* **TO DO**
Each line of the data that includes the string "point" is to be copied out.
*** TASK MATERIAL
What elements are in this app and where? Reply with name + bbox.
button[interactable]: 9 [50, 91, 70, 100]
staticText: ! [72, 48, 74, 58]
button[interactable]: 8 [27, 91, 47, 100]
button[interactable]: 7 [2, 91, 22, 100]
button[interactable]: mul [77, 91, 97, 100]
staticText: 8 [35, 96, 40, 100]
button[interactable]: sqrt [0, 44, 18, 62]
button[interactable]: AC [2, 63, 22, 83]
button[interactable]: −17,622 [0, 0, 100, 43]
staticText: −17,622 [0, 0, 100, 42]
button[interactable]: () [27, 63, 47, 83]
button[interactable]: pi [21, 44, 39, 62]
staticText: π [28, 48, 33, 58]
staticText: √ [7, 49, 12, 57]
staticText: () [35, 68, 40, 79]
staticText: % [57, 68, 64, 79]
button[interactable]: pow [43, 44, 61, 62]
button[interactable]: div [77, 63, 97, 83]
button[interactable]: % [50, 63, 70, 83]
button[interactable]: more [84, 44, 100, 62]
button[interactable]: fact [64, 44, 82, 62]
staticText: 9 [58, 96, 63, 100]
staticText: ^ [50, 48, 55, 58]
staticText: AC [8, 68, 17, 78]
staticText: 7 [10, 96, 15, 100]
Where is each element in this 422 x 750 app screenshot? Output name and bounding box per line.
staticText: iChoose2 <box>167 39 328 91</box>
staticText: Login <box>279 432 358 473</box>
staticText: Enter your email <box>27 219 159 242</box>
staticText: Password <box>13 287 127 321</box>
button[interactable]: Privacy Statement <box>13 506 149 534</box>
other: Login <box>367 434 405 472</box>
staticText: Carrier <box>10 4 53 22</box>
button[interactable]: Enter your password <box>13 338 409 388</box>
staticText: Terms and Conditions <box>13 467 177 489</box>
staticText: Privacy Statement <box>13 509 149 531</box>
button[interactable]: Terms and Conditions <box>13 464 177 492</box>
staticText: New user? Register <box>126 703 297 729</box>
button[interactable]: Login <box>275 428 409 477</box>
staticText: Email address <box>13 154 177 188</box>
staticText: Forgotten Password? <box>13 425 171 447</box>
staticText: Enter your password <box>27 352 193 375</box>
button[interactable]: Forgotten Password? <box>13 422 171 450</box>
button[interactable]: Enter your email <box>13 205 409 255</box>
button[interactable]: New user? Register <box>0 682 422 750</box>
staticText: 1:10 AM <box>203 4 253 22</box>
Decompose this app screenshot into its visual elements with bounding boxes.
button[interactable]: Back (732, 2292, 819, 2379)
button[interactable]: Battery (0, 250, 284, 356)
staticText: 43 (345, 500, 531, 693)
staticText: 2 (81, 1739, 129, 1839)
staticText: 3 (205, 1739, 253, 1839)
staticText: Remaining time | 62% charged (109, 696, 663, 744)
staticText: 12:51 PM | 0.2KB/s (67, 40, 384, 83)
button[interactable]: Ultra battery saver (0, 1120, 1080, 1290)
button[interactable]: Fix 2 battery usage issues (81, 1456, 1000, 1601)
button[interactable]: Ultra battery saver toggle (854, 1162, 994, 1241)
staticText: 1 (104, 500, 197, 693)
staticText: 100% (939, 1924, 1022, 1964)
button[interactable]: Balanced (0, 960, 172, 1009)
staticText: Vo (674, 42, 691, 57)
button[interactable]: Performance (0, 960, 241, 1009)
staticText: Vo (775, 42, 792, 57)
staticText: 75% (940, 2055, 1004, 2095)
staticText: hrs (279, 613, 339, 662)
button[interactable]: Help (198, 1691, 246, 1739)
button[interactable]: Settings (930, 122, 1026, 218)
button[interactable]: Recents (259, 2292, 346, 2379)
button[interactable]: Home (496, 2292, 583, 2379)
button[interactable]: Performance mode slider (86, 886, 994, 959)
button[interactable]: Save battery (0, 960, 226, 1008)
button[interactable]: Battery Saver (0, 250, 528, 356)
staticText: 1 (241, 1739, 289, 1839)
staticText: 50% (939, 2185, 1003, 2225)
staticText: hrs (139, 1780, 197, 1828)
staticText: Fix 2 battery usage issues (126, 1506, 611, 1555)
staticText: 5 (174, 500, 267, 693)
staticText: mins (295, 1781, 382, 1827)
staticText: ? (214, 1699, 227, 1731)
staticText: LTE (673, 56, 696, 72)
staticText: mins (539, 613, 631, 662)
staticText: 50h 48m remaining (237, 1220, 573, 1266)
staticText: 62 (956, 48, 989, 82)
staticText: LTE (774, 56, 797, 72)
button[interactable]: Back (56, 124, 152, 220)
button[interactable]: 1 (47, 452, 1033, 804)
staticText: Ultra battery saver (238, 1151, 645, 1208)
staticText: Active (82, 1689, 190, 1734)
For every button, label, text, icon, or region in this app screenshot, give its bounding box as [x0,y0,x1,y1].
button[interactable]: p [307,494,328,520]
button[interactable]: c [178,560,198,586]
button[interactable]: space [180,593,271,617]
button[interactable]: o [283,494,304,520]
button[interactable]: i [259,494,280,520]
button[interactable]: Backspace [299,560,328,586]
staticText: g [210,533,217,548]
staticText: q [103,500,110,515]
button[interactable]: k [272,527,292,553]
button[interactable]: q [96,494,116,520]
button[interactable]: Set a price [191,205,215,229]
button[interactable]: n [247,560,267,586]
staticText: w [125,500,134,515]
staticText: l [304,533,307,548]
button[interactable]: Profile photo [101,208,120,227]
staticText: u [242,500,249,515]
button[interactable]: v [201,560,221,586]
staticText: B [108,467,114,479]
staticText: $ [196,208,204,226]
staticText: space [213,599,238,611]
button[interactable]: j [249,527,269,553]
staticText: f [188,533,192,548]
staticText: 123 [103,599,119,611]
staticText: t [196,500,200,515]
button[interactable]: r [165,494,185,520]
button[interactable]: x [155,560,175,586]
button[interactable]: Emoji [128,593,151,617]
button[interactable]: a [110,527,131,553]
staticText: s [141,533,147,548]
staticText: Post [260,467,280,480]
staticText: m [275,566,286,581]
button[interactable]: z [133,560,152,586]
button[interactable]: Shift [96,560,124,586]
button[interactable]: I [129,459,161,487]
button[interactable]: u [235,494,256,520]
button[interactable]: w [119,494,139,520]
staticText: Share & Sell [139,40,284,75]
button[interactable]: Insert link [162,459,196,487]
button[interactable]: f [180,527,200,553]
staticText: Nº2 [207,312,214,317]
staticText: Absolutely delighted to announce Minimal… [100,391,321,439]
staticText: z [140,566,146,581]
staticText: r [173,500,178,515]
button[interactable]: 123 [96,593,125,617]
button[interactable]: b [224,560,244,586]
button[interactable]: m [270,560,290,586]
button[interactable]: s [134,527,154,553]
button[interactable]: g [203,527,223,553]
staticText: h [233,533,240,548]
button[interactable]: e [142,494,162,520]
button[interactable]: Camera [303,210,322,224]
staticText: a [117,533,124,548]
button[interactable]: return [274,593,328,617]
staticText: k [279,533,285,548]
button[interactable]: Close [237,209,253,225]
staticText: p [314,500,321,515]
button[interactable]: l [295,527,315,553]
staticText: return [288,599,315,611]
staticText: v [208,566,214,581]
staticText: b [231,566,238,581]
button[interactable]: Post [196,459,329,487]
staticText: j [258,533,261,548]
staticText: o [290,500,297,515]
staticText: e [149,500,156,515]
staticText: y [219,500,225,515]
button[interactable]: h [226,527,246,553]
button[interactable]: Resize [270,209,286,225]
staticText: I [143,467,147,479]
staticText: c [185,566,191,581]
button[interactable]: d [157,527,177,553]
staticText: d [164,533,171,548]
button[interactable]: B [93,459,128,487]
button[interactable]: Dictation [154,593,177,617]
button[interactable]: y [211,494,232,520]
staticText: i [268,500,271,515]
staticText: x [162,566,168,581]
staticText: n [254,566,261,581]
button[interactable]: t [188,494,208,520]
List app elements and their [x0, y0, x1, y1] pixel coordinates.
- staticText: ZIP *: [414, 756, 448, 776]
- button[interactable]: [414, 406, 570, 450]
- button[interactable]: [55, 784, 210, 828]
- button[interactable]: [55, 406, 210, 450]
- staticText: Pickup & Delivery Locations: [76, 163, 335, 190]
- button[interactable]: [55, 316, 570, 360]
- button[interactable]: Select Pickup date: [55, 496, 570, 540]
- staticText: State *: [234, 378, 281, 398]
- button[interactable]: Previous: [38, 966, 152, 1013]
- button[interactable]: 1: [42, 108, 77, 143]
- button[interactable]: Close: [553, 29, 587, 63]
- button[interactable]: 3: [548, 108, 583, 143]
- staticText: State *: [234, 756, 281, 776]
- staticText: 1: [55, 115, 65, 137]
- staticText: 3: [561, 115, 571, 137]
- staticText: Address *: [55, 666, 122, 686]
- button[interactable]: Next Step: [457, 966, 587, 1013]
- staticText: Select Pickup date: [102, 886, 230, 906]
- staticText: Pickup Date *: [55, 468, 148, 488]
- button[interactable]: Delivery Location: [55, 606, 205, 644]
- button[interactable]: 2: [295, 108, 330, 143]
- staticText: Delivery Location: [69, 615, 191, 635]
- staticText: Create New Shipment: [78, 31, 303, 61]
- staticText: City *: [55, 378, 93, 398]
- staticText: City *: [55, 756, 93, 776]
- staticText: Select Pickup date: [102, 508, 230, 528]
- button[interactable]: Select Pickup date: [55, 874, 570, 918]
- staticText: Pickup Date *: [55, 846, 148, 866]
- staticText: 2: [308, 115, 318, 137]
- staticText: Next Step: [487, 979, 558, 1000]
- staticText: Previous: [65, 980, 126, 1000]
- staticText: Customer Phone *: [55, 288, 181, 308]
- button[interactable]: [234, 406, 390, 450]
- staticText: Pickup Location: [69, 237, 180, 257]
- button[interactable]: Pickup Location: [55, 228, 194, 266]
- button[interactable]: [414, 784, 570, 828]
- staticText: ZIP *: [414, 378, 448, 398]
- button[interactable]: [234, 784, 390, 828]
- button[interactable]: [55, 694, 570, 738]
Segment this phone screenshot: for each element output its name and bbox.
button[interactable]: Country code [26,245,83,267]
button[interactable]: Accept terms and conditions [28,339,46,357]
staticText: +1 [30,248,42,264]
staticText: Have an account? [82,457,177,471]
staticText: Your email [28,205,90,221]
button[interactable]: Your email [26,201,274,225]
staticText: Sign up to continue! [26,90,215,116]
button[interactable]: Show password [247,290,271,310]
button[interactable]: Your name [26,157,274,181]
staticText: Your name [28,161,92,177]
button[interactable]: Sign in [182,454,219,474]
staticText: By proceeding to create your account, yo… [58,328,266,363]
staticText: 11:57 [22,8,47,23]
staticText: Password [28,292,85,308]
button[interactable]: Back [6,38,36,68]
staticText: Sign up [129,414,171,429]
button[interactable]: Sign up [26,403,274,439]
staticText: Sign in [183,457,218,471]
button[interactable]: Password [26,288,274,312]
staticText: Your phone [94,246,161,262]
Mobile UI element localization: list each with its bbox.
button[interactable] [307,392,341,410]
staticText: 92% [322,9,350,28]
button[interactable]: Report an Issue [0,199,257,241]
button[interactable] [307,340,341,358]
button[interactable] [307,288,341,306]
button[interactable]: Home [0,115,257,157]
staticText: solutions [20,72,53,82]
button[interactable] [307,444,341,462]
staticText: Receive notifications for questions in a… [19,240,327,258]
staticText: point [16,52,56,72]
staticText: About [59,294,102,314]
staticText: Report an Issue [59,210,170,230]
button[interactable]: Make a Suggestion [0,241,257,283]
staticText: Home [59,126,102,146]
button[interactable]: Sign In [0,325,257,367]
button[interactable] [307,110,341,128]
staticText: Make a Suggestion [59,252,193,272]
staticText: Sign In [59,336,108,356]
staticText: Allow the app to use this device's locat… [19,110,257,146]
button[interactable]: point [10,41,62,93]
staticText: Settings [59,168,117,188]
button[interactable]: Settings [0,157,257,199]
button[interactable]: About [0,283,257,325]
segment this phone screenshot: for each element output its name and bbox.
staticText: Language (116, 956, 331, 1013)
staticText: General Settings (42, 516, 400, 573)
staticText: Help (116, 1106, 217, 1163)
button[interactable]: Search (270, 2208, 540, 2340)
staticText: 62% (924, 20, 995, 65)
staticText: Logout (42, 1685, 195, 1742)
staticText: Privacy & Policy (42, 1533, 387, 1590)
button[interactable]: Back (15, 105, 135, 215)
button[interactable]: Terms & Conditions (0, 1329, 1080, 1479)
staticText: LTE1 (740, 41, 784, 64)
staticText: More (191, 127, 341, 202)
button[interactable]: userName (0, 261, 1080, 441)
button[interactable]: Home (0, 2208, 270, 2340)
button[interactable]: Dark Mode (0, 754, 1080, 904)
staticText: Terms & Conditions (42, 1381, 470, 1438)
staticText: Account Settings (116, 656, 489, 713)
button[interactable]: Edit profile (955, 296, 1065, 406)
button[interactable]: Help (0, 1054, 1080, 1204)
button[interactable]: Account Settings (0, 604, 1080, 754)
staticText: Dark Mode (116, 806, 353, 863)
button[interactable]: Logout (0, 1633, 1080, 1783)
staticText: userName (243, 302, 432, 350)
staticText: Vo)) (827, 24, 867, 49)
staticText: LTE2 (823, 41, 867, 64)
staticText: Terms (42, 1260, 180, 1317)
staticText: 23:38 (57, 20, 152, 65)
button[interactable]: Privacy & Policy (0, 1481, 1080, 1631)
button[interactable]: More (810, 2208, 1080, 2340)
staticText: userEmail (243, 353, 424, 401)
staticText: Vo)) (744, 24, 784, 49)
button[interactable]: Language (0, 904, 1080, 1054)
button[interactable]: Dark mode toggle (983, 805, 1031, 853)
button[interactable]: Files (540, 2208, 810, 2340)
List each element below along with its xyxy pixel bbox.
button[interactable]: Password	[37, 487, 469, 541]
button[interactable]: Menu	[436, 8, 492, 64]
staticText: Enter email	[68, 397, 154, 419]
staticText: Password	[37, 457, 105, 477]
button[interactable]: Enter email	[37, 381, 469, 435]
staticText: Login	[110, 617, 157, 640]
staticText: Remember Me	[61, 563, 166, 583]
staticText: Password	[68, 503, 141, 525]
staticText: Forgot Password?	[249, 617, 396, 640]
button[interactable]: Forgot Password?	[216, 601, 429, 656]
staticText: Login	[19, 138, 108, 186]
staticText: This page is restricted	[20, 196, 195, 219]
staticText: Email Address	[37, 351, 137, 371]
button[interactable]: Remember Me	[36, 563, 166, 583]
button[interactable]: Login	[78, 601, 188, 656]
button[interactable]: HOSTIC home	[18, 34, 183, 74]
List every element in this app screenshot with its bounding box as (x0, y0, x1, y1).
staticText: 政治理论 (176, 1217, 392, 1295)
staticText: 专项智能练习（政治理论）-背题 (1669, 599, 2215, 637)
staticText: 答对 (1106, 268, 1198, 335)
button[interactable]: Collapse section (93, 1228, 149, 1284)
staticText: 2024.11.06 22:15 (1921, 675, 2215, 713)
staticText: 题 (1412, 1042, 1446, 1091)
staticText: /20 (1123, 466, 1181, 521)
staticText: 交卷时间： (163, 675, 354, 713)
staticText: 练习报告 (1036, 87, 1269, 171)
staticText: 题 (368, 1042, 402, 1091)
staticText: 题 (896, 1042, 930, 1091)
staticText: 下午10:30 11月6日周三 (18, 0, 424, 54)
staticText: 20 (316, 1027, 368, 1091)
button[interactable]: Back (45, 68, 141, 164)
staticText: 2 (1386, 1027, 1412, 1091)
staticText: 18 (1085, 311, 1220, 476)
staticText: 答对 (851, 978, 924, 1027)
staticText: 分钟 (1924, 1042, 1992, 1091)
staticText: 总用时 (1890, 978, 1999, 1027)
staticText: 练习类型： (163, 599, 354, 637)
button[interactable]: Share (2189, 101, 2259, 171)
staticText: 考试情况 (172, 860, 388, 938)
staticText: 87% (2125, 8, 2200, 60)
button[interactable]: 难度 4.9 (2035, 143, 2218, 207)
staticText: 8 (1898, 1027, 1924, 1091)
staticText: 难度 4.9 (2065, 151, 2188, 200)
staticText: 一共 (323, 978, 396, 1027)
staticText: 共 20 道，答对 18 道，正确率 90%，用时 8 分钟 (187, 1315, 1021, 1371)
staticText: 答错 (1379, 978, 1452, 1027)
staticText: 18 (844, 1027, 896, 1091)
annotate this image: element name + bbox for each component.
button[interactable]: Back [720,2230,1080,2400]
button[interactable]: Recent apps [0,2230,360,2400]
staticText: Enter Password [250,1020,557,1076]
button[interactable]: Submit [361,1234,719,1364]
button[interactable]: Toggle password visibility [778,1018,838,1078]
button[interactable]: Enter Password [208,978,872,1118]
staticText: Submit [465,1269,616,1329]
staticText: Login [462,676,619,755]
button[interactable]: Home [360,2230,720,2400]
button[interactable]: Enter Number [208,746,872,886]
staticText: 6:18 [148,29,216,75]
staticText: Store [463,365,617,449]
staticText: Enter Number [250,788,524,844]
******
* **WORKED SOLUTION**
staticText: point [16,52,56,72]
button[interactable]: point [10,41,62,93]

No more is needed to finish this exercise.